その手には、ワイバーンの肉が煮込まれた鍋があった。
「よぉ。やっと見つけたぞ。本当にこんな誰も来れねえような所に家を作りやがって」
突然やってきたおじさんに、僕は思わず顔をしかめていた。
「なんだよ。せっかく来てやったって言うのによぉ。おお!凄いな!これは水浴び場か!?なんで温かいんだ?!つうか、外にあるとか、これに入って一杯やったらめちゃうまそうじゃねえか!」
露天風呂風にしてある風呂に、びっくりしているダルワン。
「入れてやらないぞ。それは僕たち専用だから」
ミュアとの共同作業で作った露天風呂だ。ミュアの火の精霊魔法で火の精霊が常に丁度いい温度まで温めてくれるから出来た風呂なんだから、僕たち以外入れてあげるつもりは無い。
「何しに来たんだ?ここには酒なんてないよ」
「そんな連れない事を言ってくれるなよ。その可愛い子を見ながら飲む酒はうまそうだけどよぉ」
殺そうか。
「ああ。悪い悪い。そんな殺気を振りまかんでくれ。ちょっとした冗談だよ」
ダルワンは、自分の頭をポリポリと掻き。素直に謝る。
「指名依頼と言うか、ギルドを通してお国からのお願いだ。
この前のワイバーン戦で、かなりの数の兵士が死んだり、負傷してしまってな。手が足りないんだと。そんな中で、この森にな、例のあいつ。犬っころがまた集落をつくってるって話が来た。冒険者を送る事も考えたんだが、今冒険者を送るとほぼ壊滅する可能性もあるらしい。だから、お前さんにお願いだとよ」
「報酬は?」
「金貨2枚」
「本気か?」
「本気だ」
報酬に200万 どれだけ本気なのかが分かる。
「シュン様?」
ミュアが心配そうな顔をしてこちらを見上げて来る。
そんなミュアを思わず撫でていた。
「嬢ちゃんがいるなら、安心かもしれんな」
ダルワンは、今まで見た事もないくらい優しい顔をして僕たちを見ていた。
マップ検索を行う。
この森は、見た目よりも意外と深い。
ここも結構森の奥になるけど、さらに奥がある。
前の事件があった場所よりもさらに奥。
森の中心とも言える場所で、コボルトがヒットした。
集落が出来ている。しかも、結構大きいのか。
ざっと20体のコボルトがいる。
けど、ここから隣町くらいの距離があるんだけど、あんな深い所まで誰が探索しに行ったんだろうか。
だけど、それよりも。
「行くだろ?」
ダルワンの声に、僕は小さくうなづいていた。
検索してみたら、意外とあっさりとコボルトの住処は見つかった。
むしろ、何で今まで探索しなかったのか、不思議に思うくらいだった。
まあ、言い訳をするなら、森は広いから。
少し遠くとか、何か目的が無いと検索なんてしないよね。
「あまり遠くないみたいだな」
ボソリと僕が呟くと。
ダルワンが、頭を掻く。
「お前さんの索敵はどんだけなんだよ。俺でも場所までは特定できねぇってのによ」
「マスター、準備は何をしましょうか?」
「魔力ポーションを少し持って行くくらいかな」
必死な顔で見上げてくるミュアの頭を撫でて上げる。
本当は必要な物は全部空間収納に入れっぱなしにしているから、準備なんて必要ないんだけどね。
「じゃあ、行こうか?」
「おいおい。ここまで来るまでにそうとう頑張ったんだぞ。せっかく骨を折って来てやったんだから、少し休ませてくれよ。

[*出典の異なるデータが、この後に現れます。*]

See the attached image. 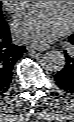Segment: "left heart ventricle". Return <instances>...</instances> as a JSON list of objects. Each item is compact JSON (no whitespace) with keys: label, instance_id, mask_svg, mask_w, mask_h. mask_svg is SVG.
I'll return each instance as SVG.
<instances>
[{"label":"left heart ventricle","instance_id":"left-heart-ventricle-1","mask_svg":"<svg viewBox=\"0 0 74 122\" xmlns=\"http://www.w3.org/2000/svg\"><path fill=\"white\" fill-rule=\"evenodd\" d=\"M45 6L53 5L56 6L60 13L66 18L69 22L72 17V4L71 1H43Z\"/></svg>","mask_w":74,"mask_h":122}]
</instances>
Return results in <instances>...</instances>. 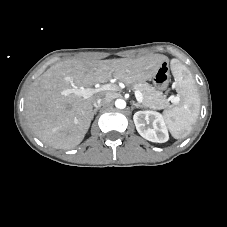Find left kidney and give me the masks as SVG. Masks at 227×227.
Here are the masks:
<instances>
[{
	"instance_id": "5707ae66",
	"label": "left kidney",
	"mask_w": 227,
	"mask_h": 227,
	"mask_svg": "<svg viewBox=\"0 0 227 227\" xmlns=\"http://www.w3.org/2000/svg\"><path fill=\"white\" fill-rule=\"evenodd\" d=\"M133 120L138 133L151 142L164 143L168 141L167 126L162 114L156 111H137ZM152 124V127L146 126Z\"/></svg>"
}]
</instances>
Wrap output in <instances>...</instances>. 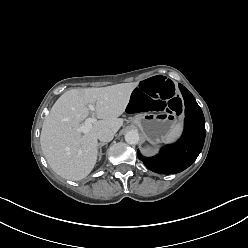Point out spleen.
Segmentation results:
<instances>
[{
  "label": "spleen",
  "mask_w": 248,
  "mask_h": 248,
  "mask_svg": "<svg viewBox=\"0 0 248 248\" xmlns=\"http://www.w3.org/2000/svg\"><path fill=\"white\" fill-rule=\"evenodd\" d=\"M181 131H182V125L180 123L174 125V127L171 129V131L167 135L165 139V143L174 142L181 134Z\"/></svg>",
  "instance_id": "3e777b00"
}]
</instances>
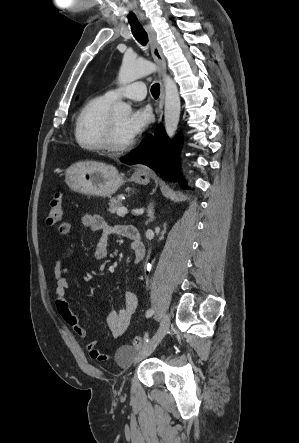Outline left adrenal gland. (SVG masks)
I'll use <instances>...</instances> for the list:
<instances>
[{
    "label": "left adrenal gland",
    "mask_w": 299,
    "mask_h": 443,
    "mask_svg": "<svg viewBox=\"0 0 299 443\" xmlns=\"http://www.w3.org/2000/svg\"><path fill=\"white\" fill-rule=\"evenodd\" d=\"M147 213H148L149 219L146 222V224H148L149 222H153V220L155 219V217H154V206H153L152 203L149 205Z\"/></svg>",
    "instance_id": "left-adrenal-gland-1"
}]
</instances>
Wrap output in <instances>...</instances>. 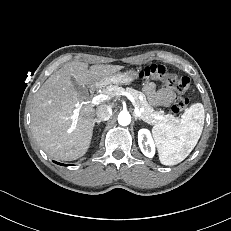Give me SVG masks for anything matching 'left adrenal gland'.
<instances>
[{
	"label": "left adrenal gland",
	"mask_w": 231,
	"mask_h": 231,
	"mask_svg": "<svg viewBox=\"0 0 231 231\" xmlns=\"http://www.w3.org/2000/svg\"><path fill=\"white\" fill-rule=\"evenodd\" d=\"M134 117H135V120L137 121V120H141L140 118H138L136 115H134Z\"/></svg>",
	"instance_id": "left-adrenal-gland-1"
}]
</instances>
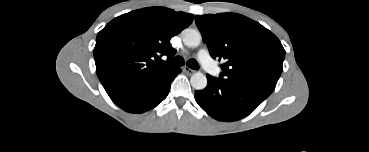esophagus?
I'll list each match as a JSON object with an SVG mask.
<instances>
[{"label":"esophagus","instance_id":"obj_1","mask_svg":"<svg viewBox=\"0 0 369 152\" xmlns=\"http://www.w3.org/2000/svg\"><path fill=\"white\" fill-rule=\"evenodd\" d=\"M183 71H184L186 74H189V75H191V74H193V73L195 72V70H193V69H191V68H189V67H184V68H183Z\"/></svg>","mask_w":369,"mask_h":152}]
</instances>
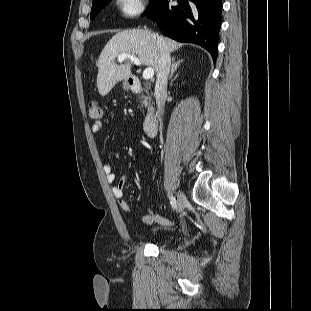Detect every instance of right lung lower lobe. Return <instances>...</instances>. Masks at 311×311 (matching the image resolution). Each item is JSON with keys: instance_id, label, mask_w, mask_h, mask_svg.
I'll return each instance as SVG.
<instances>
[{"instance_id": "right-lung-lower-lobe-1", "label": "right lung lower lobe", "mask_w": 311, "mask_h": 311, "mask_svg": "<svg viewBox=\"0 0 311 311\" xmlns=\"http://www.w3.org/2000/svg\"><path fill=\"white\" fill-rule=\"evenodd\" d=\"M178 4L170 6V0H160L149 11V17L157 22L165 36L198 44L216 60L221 0H178Z\"/></svg>"}]
</instances>
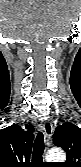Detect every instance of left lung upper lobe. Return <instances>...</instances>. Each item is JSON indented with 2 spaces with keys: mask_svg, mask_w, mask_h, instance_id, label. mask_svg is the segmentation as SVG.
Wrapping results in <instances>:
<instances>
[{
  "mask_svg": "<svg viewBox=\"0 0 81 167\" xmlns=\"http://www.w3.org/2000/svg\"><path fill=\"white\" fill-rule=\"evenodd\" d=\"M53 142L63 148L67 153V161L62 167H81V129L76 125L66 122L58 126Z\"/></svg>",
  "mask_w": 81,
  "mask_h": 167,
  "instance_id": "left-lung-upper-lobe-1",
  "label": "left lung upper lobe"
}]
</instances>
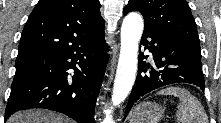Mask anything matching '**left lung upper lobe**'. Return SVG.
<instances>
[{"mask_svg": "<svg viewBox=\"0 0 221 123\" xmlns=\"http://www.w3.org/2000/svg\"><path fill=\"white\" fill-rule=\"evenodd\" d=\"M131 11L143 15L145 28L200 46L196 23L185 0H129L124 14Z\"/></svg>", "mask_w": 221, "mask_h": 123, "instance_id": "1", "label": "left lung upper lobe"}]
</instances>
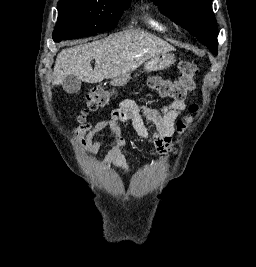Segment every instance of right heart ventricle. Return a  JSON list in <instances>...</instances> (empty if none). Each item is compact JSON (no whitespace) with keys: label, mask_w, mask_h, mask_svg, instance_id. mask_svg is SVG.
Segmentation results:
<instances>
[{"label":"right heart ventricle","mask_w":256,"mask_h":267,"mask_svg":"<svg viewBox=\"0 0 256 267\" xmlns=\"http://www.w3.org/2000/svg\"><path fill=\"white\" fill-rule=\"evenodd\" d=\"M152 26L154 27L155 30L161 33L167 32L169 30V27L164 26V25H158V24L152 23Z\"/></svg>","instance_id":"obj_1"}]
</instances>
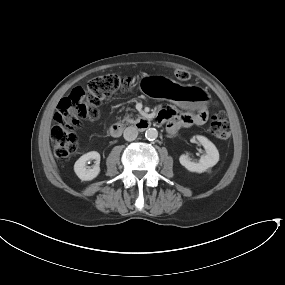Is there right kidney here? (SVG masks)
Returning a JSON list of instances; mask_svg holds the SVG:
<instances>
[{
  "mask_svg": "<svg viewBox=\"0 0 285 285\" xmlns=\"http://www.w3.org/2000/svg\"><path fill=\"white\" fill-rule=\"evenodd\" d=\"M95 160V165L91 168L86 166L90 160ZM100 154L97 151H91L82 155L74 164V171L82 181H90L100 173Z\"/></svg>",
  "mask_w": 285,
  "mask_h": 285,
  "instance_id": "ca27d5eb",
  "label": "right kidney"
}]
</instances>
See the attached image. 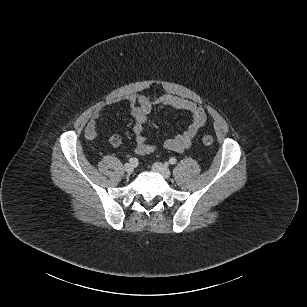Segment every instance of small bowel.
<instances>
[{"instance_id":"small-bowel-1","label":"small bowel","mask_w":307,"mask_h":307,"mask_svg":"<svg viewBox=\"0 0 307 307\" xmlns=\"http://www.w3.org/2000/svg\"><path fill=\"white\" fill-rule=\"evenodd\" d=\"M124 99L129 106L134 121L135 152L138 155H148L156 149L153 144L147 142L143 133L145 126H157V122L149 117L154 109L170 107L189 112L192 116L191 122L184 132L165 140L164 147L174 152H183L188 149L206 121L205 111L200 104L174 95L165 94L153 100L145 95L131 94ZM101 114L102 109L95 110L87 125L86 134L90 139L97 135L96 126Z\"/></svg>"}]
</instances>
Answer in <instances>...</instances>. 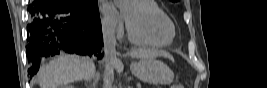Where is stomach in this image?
<instances>
[{
    "instance_id": "obj_1",
    "label": "stomach",
    "mask_w": 267,
    "mask_h": 88,
    "mask_svg": "<svg viewBox=\"0 0 267 88\" xmlns=\"http://www.w3.org/2000/svg\"><path fill=\"white\" fill-rule=\"evenodd\" d=\"M131 71L140 80L152 84H168L173 79L170 68L155 58L141 59L133 63Z\"/></svg>"
}]
</instances>
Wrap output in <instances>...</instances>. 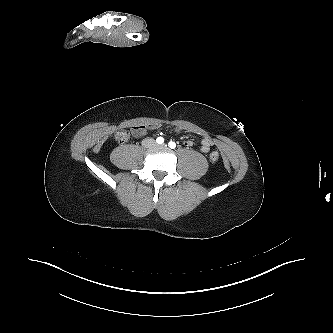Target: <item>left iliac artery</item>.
<instances>
[{"label":"left iliac artery","instance_id":"1","mask_svg":"<svg viewBox=\"0 0 333 333\" xmlns=\"http://www.w3.org/2000/svg\"><path fill=\"white\" fill-rule=\"evenodd\" d=\"M168 145H169V147H170L171 149H174V148L176 147V143L173 142V141H170V142L168 143Z\"/></svg>","mask_w":333,"mask_h":333}]
</instances>
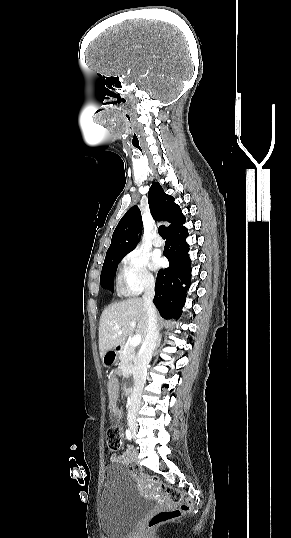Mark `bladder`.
I'll return each instance as SVG.
<instances>
[{
    "instance_id": "bladder-1",
    "label": "bladder",
    "mask_w": 291,
    "mask_h": 538,
    "mask_svg": "<svg viewBox=\"0 0 291 538\" xmlns=\"http://www.w3.org/2000/svg\"><path fill=\"white\" fill-rule=\"evenodd\" d=\"M153 507L139 494L134 477L124 465L112 463L105 468L99 524L106 538H126Z\"/></svg>"
}]
</instances>
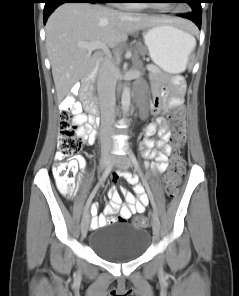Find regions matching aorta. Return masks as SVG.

いい、儲け話だったろ? できれば、出発は、明日にして欲しいんだが」
外の露天風呂をちらちらと見るんじゃない。
「せっかくなので、入ってもらってもいいのでは?」
「流石ミュアちゃん!どっかの坊主と違って、心が広いっ!」
ミュアの肩を触るな。ミュアが減る。
「分ったよ。風呂も入れてやる」
さっとミュアを自分の胸に回収する。
「おお!さっそく入らせてもらうわ!くそっ。いい酒があれば良かったのになぁ」
そんな事を言いながら、外へと歩いて行くダルワン。
「まあ、いろいろと助けてもらってるし、忠告ももらっているからなぁ」
そんな事を考えながら、ほくほく顔のダルワンの後ろ姿を見つめるのだった。